What you have to do: The whole listing below, with no pictures, is to be repeated as it stands.

Supplied material:
= = = = = = =
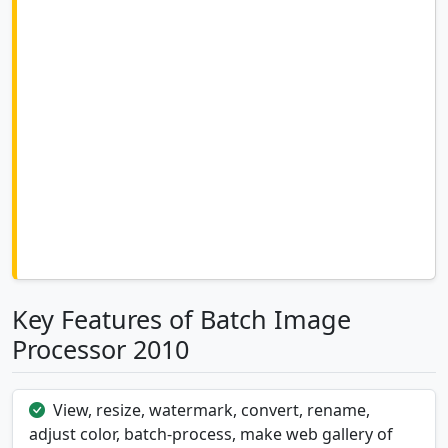
Key Features of Batch Image
Processor 2010
View, resize, watermark, convert, rename,
adjust color, batch-process, make web gallery of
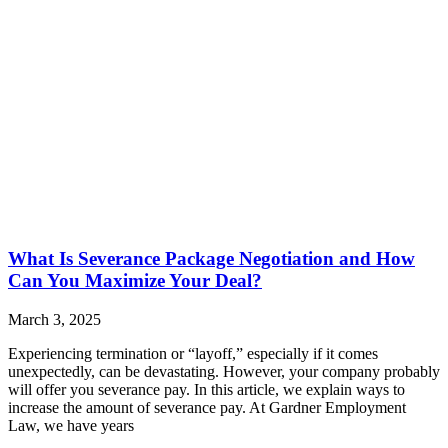
What Is Severance Package Negotiation and How
Can You Maximize Your Deal?
March 3, 2025
Experiencing termination or “layoff,” especially if it comes
unexpectedly, can be devastating. However, your company probably
will offer you severance pay. In this article, we explain ways to
increase the amount of severance pay. At Gardner Employment
Law, we have years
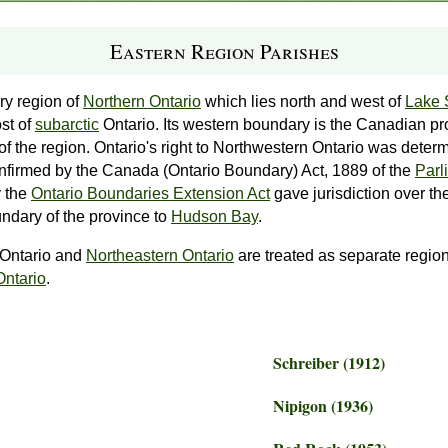
Eastern Region Parishes
ry region of
Northern Ontario
which lies north and west of
Lake 
ost of
subarctic
Ontario. Its western boundary is the Canadian pr
 of the region. Ontario's right to Northwestern Ontario was dete
firmed by the Canada (Ontario Boundary) Act, 1889 of the
Parl
 the
Ontario Boundaries Extension Act
gave jurisdiction over th
ndary of the province to
Hudson Bay
.
 Ontario and
Northeastern Ontario
are treated as separate region
Ontario
.
Schreiber (1912)
Nipigon (1936)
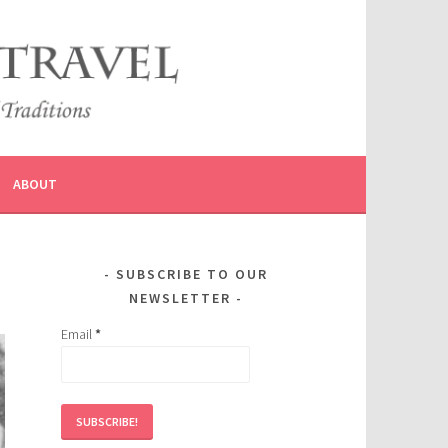
ABOUT
SUBSCRIBE TO OUR
NEWSLETTER
Email
*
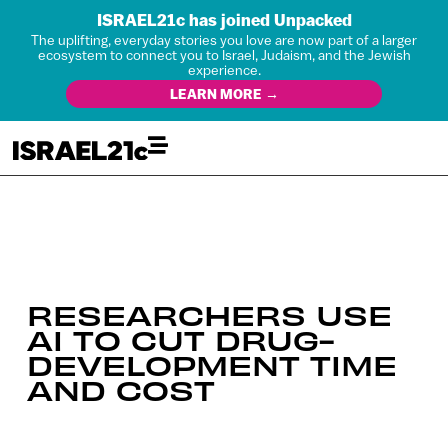
ISRAEL21c has joined Unpacked
The uplifting, everyday stories you love are now part of a larger
ecosystem to connect you to Israel, Judaism, and the Jewish
experience.
LEARN MORE →
RESEARCHERS USE
AI TO CUT DRUG-
DEVELOPMENT TIME
AND COST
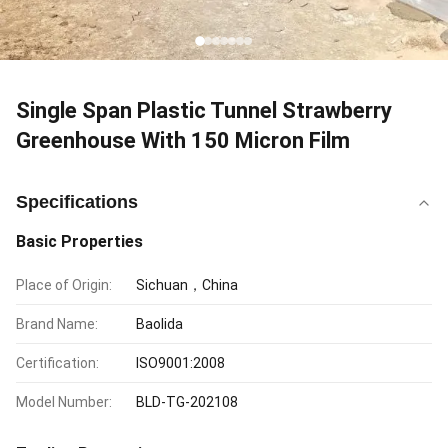
Single Span Plastic Tunnel Strawberry
Greenhouse With 150 Micron Film
Specifications
Basic Properties
Place of Origin:
Sichuan，China
Brand Name:
Baolida
Certification:
ISO9001:2008
Model Number:
BLD-TG-202108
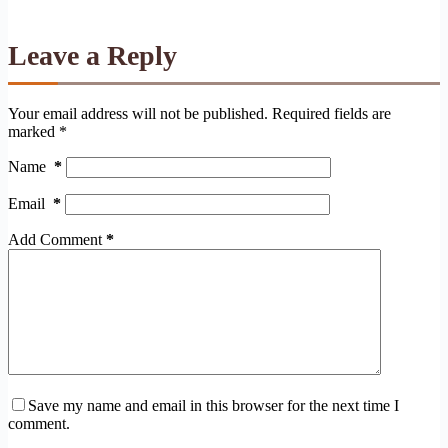
Leave a Reply
Your email address will not be published.
Required fields are
marked
*
Name
*
Email
*
Add Comment
*
Save my name and email in this browser for the next time I
comment.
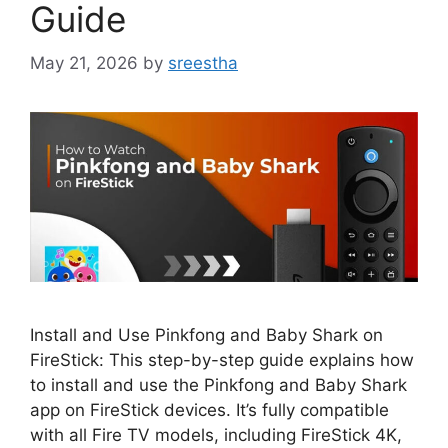
Guide
May 21, 2026
by
sreestha
Install and Use Pinkfong and Baby Shark on
FireStick: This step-by-step guide explains how
to install and use the Pinkfong and Baby Shark
app on FireStick devices. It’s fully compatible
with all Fire TV models, including FireStick 4K,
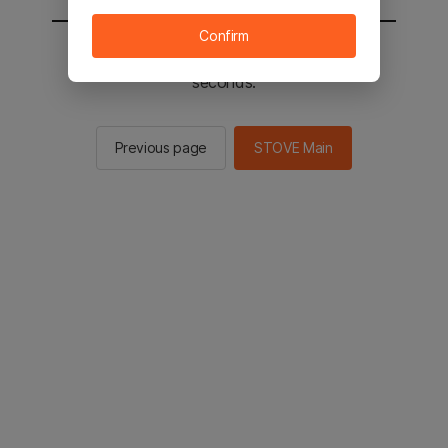
Confirm
You will be sent to the STOVE main in 2
seconds.
Previous page
STOVE Main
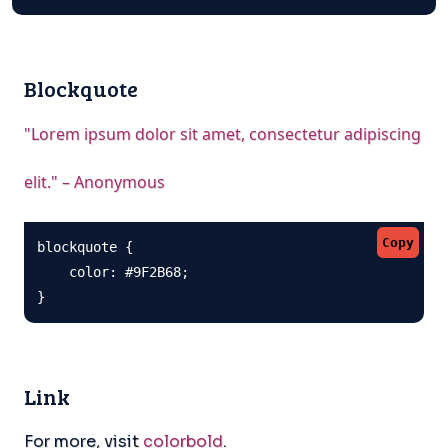
Blockquote
"Lorem ipsum dolor sit amet, consectetur adipiscing
elit." – Anonymous
Copy
blockquote {

    color: #9F2B68;

}
Link
For more, visit
colorbold
.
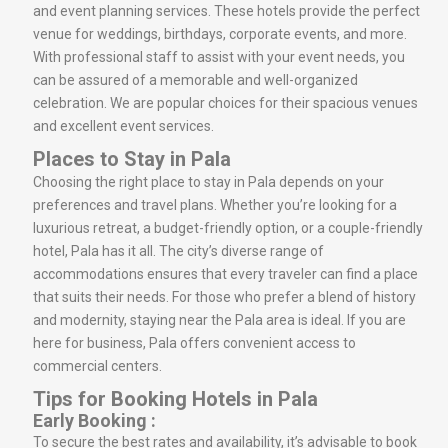
and event planning services. These hotels provide the perfect
venue for weddings, birthdays, corporate events, and more.
With professional staff to assist with your event needs, you
can be assured of a memorable and well-organized
celebration. We are popular choices for their spacious venues
and excellent event services.
Places to Stay in Pala
Choosing the right place to stay in Pala depends on your
preferences and travel plans. Whether you’re looking for a
luxurious retreat, a budget-friendly option, or a couple-friendly
hotel, Pala has it all. The city’s diverse range of
accommodations ensures that every traveler can find a place
that suits their needs. For those who prefer a blend of history
and modernity, staying near the Pala area is ideal. If you are
here for business, Pala offers convenient access to
commercial centers.
Tips for Booking Hotels in Pala
Early Booking :
To secure the best rates and availability, it’s advisable to book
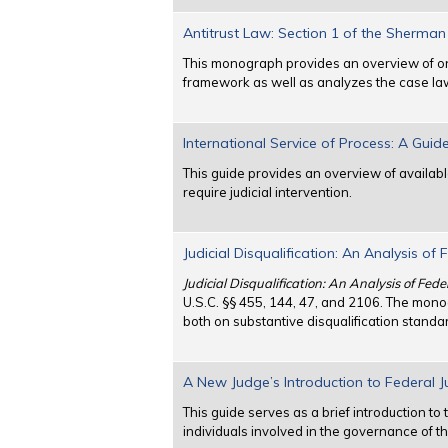
Antitrust Law: Section 1 of the Sherman
This monograph provides an overview of one 
framework as well as analyzes the case la
International Service of Process: A Guid
This guide provides an overview of availabl
require judicial intervention.
Judicial Disqualification: An Analysis of 
Judicial Disqualification: An Analysis of Fed
U.S.C. §§ 455, 144, 47, and 2106. The mono
both on substantive disqualification stand
A New Judge’s Introduction to Federal Ju
This guide serves as a brief introduction to 
individuals involved in the governance of th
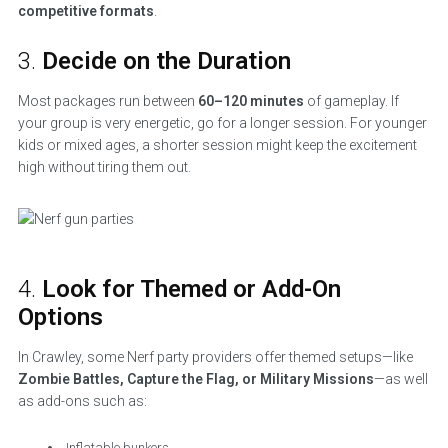
competitive formats
.
3.
Decide on the Duration
Most packages run between
60–120 minutes
of gameplay. If
your group is very energetic, go for a longer session. For younger
kids or mixed ages, a shorter session might keep the excitement
high without tiring them out.
4.
Look for Themed or Add-On
Options
In Crawley, some Nerf party providers offer themed setups—like
Zombie Battles, Capture the Flag, or Military Missions
—as well
as add-ons such as:
Inflatable bunkers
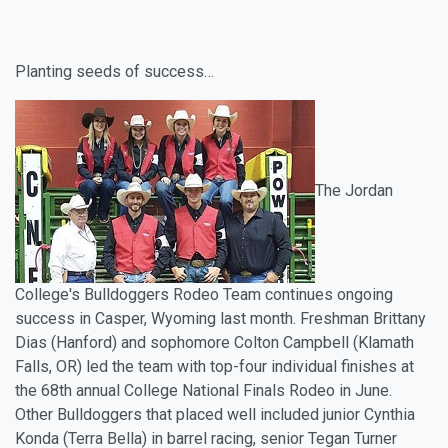
Planting seeds of success…
The Jordan
College's Bulldoggers Rodeo Team continues ongoing
success in Casper, Wyoming last month. Freshman Brittany
Dias (Hanford) and sophomore Colton Campbell (Klamath
Falls, OR) led the team with top-four individual finishes at
the 68th annual College National Finals Rodeo in June.
Other Bulldoggers that placed well included junior Cynthia
Konda (Terra Bella) in barrel racing, senior Tegan Turner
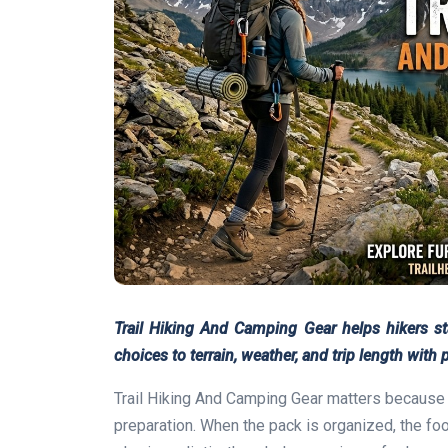
Trail Hiking And Camping Gear helps hikers s
choices to terrain, weather, and trip length with p
Trail Hiking And Camping Gear matters because a 
preparation. When the pack is organized, the foot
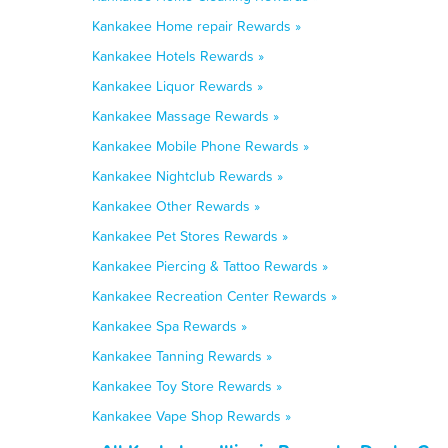
Kankakee Home repair Rewards »
Kankakee Hotels Rewards »
Kankakee Liquor Rewards »
Kankakee Massage Rewards »
Kankakee Mobile Phone Rewards »
Kankakee Nightclub Rewards »
Kankakee Other Rewards »
Kankakee Pet Stores Rewards »
Kankakee Piercing & Tattoo Rewards »
Kankakee Recreation Center Rewards »
Kankakee Spa Rewards »
Kankakee Tanning Rewards »
Kankakee Toy Store Rewards »
Kankakee Vape Shop Rewards »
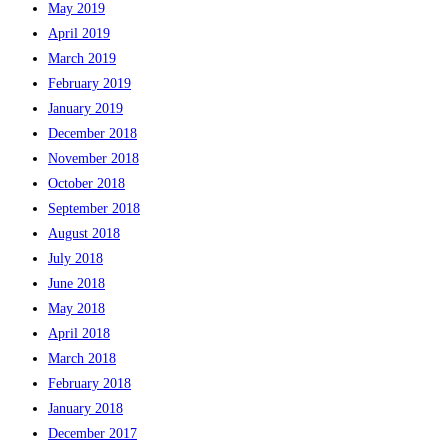
May 2019
April 2019
March 2019
February 2019
January 2019
December 2018
November 2018
October 2018
September 2018
August 2018
July 2018
June 2018
May 2018
April 2018
March 2018
February 2018
January 2018
December 2017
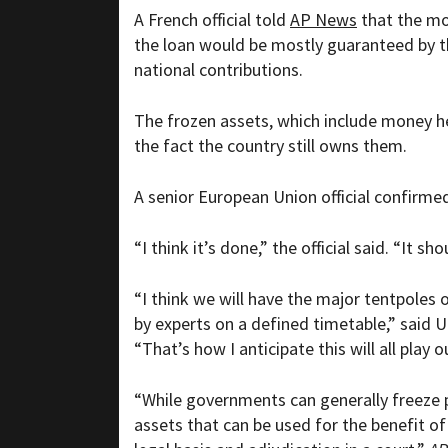
A French official told
AP News
that the mon
the loan would be mostly guaranteed by 
national contributions.
The frozen assets, which include money h
the fact the country still owns them.
A senior European Union official confirme
“I think it’s done,” the official said. “It s
“I think we will have the major tentpoles 
by experts on a defined timetable,” said U.
“That’s how I anticipate this will all play o
“While governments can generally freeze pr
assets that can be used for the benefit of 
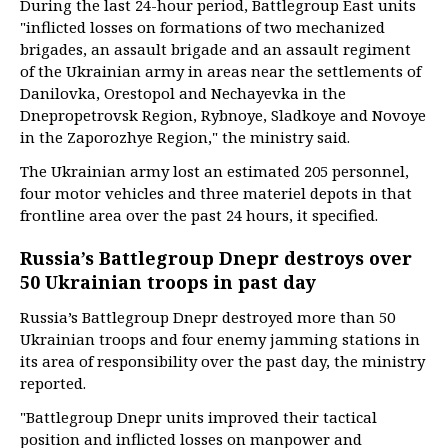
During the last 24-hour period, Battlegroup East units
"inflicted losses on formations of two mechanized
brigades, an assault brigade and an assault regiment
of the Ukrainian army in areas near the settlements of
Danilovka, Orestopol and Nechayevka in the
Dnepropetrovsk Region, Rybnoye, Sladkoye and Novoye
in the Zaporozhye Region," the ministry said.
The Ukrainian army lost an estimated 205 personnel,
four motor vehicles and three materiel depots in that
frontline area over the past 24 hours, it specified.
Russia’s Battlegroup Dnepr destroys over
50 Ukrainian troops in past day
Russia’s Battlegroup Dnepr destroyed more than 50
Ukrainian troops and four enemy jamming stations in
its area of responsibility over the past day, the ministry
reported.
"Battlegroup Dnepr units improved their tactical
position and inflicted losses on manpower and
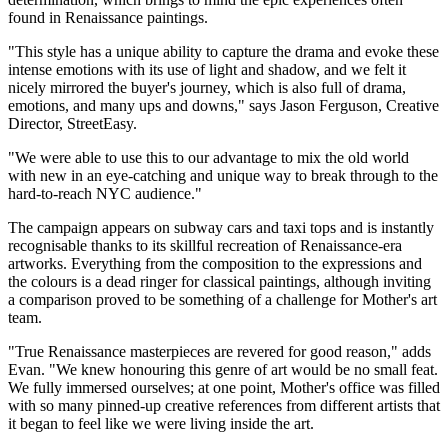
found in Renaissance paintings.
"This style has a unique ability to capture the drama and evoke these
intense emotions with its use of light and shadow, and we felt it
nicely mirrored the buyer's journey, which is also full of drama,
emotions, and many ups and downs," says Jason Ferguson, Creative
Director, StreetEasy.
"We were able to use this to our advantage to mix the old world
with new in an eye-catching and unique way to break through to the
hard-to-reach NYC audience."
The campaign appears on subway cars and taxi tops and is instantly
recognisable thanks to its skillful recreation of Renaissance-era
artworks. Everything from the composition to the expressions and
the colours is a dead ringer for classical paintings, although inviting
a comparison proved to be something of a challenge for Mother's art
team.
"True Renaissance masterpieces are revered for good reason," adds
Evan. "We knew honouring this genre of art would be no small feat.
We fully immersed ourselves; at one point, Mother's office was filled
with so many pinned-up creative references from different artists that
it began to feel like we were living inside the art.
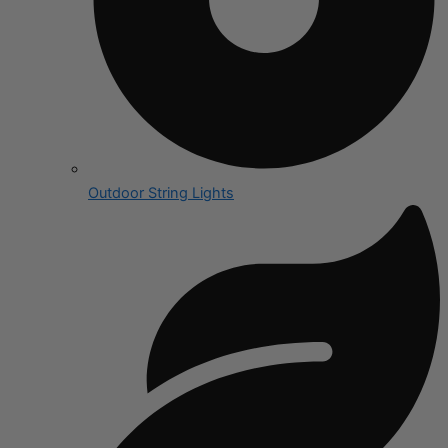
Outdoor String Lights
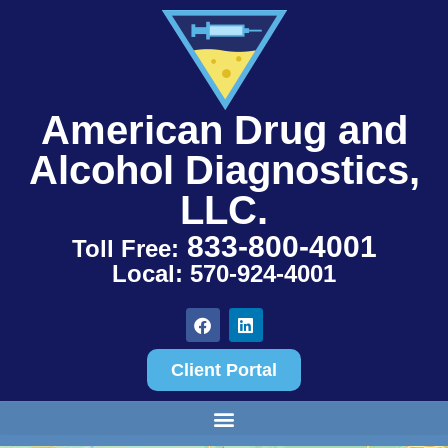
American Drug and
Alcohol Diagnostics,
LLC.
833-800-4001
Toll Free:
Local: 570-924-4001
Client Portal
= = = = = = =
Reply to the exercise:
Key Features of Batch Image
Processor 2010
View, resize, watermark, convert, rename,
adjust color, batch-process, make web gallery of
What Is Severance Package Negotiation and How
Can You Maximize Your Deal?
March 3, 2025
Experiencing termination or “layoff,” especially if it comes
unexpectedly, can be devastating. However, your company probably
will offer you severance pay. In this article, we explain ways to
increase the amount of severance pay. At Gardner Employment
Law, we have years
Eastern Region Parishes
ry region of
Northern Ontario
which lies north and west of
Lake 
ost of
subarctic
Ontario. Its western boundary is the Canadian pr
 of the region. Ontario's right to Northwestern Ontario was dete
firmed by the Canada (Ontario Boundary) Act, 1889 of the
Parl
 the
Ontario Boundaries Extension Act
gave jurisdiction over th
ndary of the province to
Hudson Bay
.
 Ontario and
Northeastern Ontario
are treated as separate region
Ontario
.
Schreiber (1912)
Nipigon (1936)
ABOUT
SUBSCRIBE TO OUR
NEWSLETTER
Email
*
ISRAEL21c has joined Unpacked
The uplifting, everyday stories you love are now part of a larger
ecosystem to connect you to Israel, Judaism, and the Jewish
experience.
LEARN MORE →
RESEARCHERS USE
AI TO CUT DRUG-
DEVELOPMENT TIME
AND COST
Single Span Plastic Tunnel Strawberry
Greenhouse With 150 Micron Film
Specifications
Basic Properties
Place of Origin:
Sichuan，China
Brand Name:
Baolida
Certification:
ISO9001:2008
Model Number:
BLD-TG-202108
Leave a Reply
Your email address will not be published.
Required fields are
marked
*
Name
*
Email
*
Add Comment
*
Save my name and email in this browser for the next time I
comment.
Guide
May 21, 2026
by
sreestha
Install and Use Pinkfong and Baby Shark on
FireStick: This step-by-step guide explains how
to install and use the Pinkfong and Baby Shark
app on FireStick devices. It’s fully compatible
with all Fire TV models, including FireStick 4K,
Confirm
You will be sent to the STOVE main in 2
seconds.
Previous page
STOVE Main
Blockquote
"Lorem ipsum dolor sit amet, consectetur adipiscing
elit." – Anonymous
Copy
blockquote {

    color: #9F2B68;

}
Link
For more, visit
colorbold
.
and event planning services. These hotels provide the perfect
venue for weddings, birthdays, corporate events, and more.
With professional staff to assist with your event needs, you
can be assured of a memorable and well-organized
celebration. We are popular choices for their spacious venues
and excellent event services.
Places to Stay in Pala
Choosing the right place to stay in Pala depends on your
preferences and travel plans. Whether you’re looking for a
luxurious retreat, a budget-friendly option, or a couple-friendly
hotel, Pala has it all. The city’s diverse range of
accommodations ensures that every traveler can find a place
that suits their needs. For those who prefer a blend of history
and modernity, staying near the Pala area is ideal. If you are
here for business, Pala offers convenient access to
commercial centers.
Tips for Booking Hotels in Pala
Early Booking :
To secure the best rates and availability, it’s advisable to book
Antitrust Law: Section 1 of the Sherman
This monograph provides an overview of one 
framework as well as analyzes the case la
International Service of Process: A Guid
This guide provides an overview of availabl
require judicial intervention.
Judicial Disqualification: An Analysis of 
Judicial Disqualification: An Analysis of Fed
U.S.C. §§ 455, 144, 47, and 2106. The mono
both on substantive disqualification stand
A New Judge’s Introduction to Federal Ju
This guide serves as a brief introduction to 
individuals involved in the governance of th
competitive formats
.
3.
Decide on the Duration
Most packages run between
60–120 minutes
of gameplay. If
your group is very energetic, go for a longer session. For younger
kids or mixed ages, a shorter session might keep the excitement
high without tiring them out.
4.
Look for Themed or Add-On
Options
In Crawley, some Nerf party providers offer themed setups—like
Zombie Battles, Capture the Flag, or Military Missions
—as well
as add-ons such as:
Inflatable bunkers
Planting seeds of success…
The Jordan
College's Bulldoggers Rodeo Team continues ongoing
success in Casper, Wyoming last month. Freshman Brittany
Dias (Hanford) and sophomore Colton Campbell (Klamath
Falls, OR) led the team with top-four individual finishes at
the 68th annual College National Finals Rodeo in June.
Other Bulldoggers that placed well included junior Cynthia
Konda (Terra Bella) in barrel racing, senior Tegan Turner
Trail Hiking And Camping Gear helps hikers s
choices to terrain, weather, and trip length with p
Trail Hiking And Camping Gear matters because a 
preparation. When the pack is organized, the foot
Kankakee Home repair Rewards »
Kankakee Hotels Rewards »
Kankakee Liquor Rewards »
Kankakee Massage Rewards »
Kankakee Mobile Phone Rewards »
Kankakee Nightclub Rewards »
Kankakee Other Rewards »
Kankakee Pet Stores Rewards »
Kankakee Piercing & Tattoo Rewards »
Kankakee Recreation Center Rewards »
Kankakee Spa Rewards »
Kankakee Tanning Rewards »
Kankakee Toy Store Rewards »
Kankakee Vape Shop Rewards »
May 2019
April 2019
March 2019
February 2019
January 2019
December 2018
November 2018
October 2018
September 2018
August 2018
July 2018
June 2018
May 2018
April 2018
March 2018
February 2018
January 2018
December 2017
A French official told
AP News
that the mon
the loan would be mostly guaranteed by 
national contributions.
The frozen assets, which include money h
the fact the country still owns them.
A senior European Union official confirme
“I think it’s done,” the official said. “It s
“I think we will have the major tentpoles 
by experts on a defined timetable,” said U.
“That’s how I anticipate this will all play o
“While governments can generally freeze pr
assets that can be used for the benefit of 
During the last 24-hour period, Battlegroup East units
"inflicted losses on formations of two mechanized
brigades, an assault brigade and an assault regiment
of the Ukrainian army in areas near the settlements of
Danilovka, Orestopol and Nechayevka in the
Dnepropetrovsk Region, Rybnoye, Sladkoye and Novoye
in the Zaporozhye Region," the ministry said.
The Ukrainian army lost an estimated 205 personnel,
four motor vehicles and three materiel depots in that
frontline area over the past 24 hours, it specified.
Russia’s Battlegroup Dnepr destroys over
50 Ukrainian troops in past day
Russia’s Battlegroup Dnepr destroyed more than 50
Ukrainian troops and four enemy jamming stations in
its area of responsibility over the past day, the ministry
reported.
"Battlegroup Dnepr units improved their tactical
position and inflicted losses on manpower and
found in Renaissance paintings.
"This style has a unique ability to capture the drama and evoke these
intense emotions with its use of light and shadow, and we felt it
nicely mirrored the buyer's journey, which is also full of drama,
emotions, and many ups and downs," says Jason Ferguson, Creative
Director, StreetEasy.
"We were able to use this to our advantage to mix the old world
with new in an eye-catching and unique way to break through to the
hard-to-reach NYC audience."
The campaign appears on subway cars and taxi tops and is instantly
recognisable thanks to its skillful recreation of Renaissance-era
artworks. Everything from the composition to the expressions and
the colours is a dead ringer for classical paintings, although inviting
a comparison proved to be something of a challenge for Mother's art
team.
"True Renaissance masterpieces are revered for good reason," adds
Evan. "We knew honouring this genre of art would be no small feat.
We fully immersed ourselves; at one point, Mother's office was filled
with so many pinned-up creative references from different artists that
it began to feel like we were living inside the art.
Outdoor String Lights
American Drug and
Alcohol Diagnostics,
LLC.
833-800-4001
Toll Free:
Local: 570-924-4001
Client Portal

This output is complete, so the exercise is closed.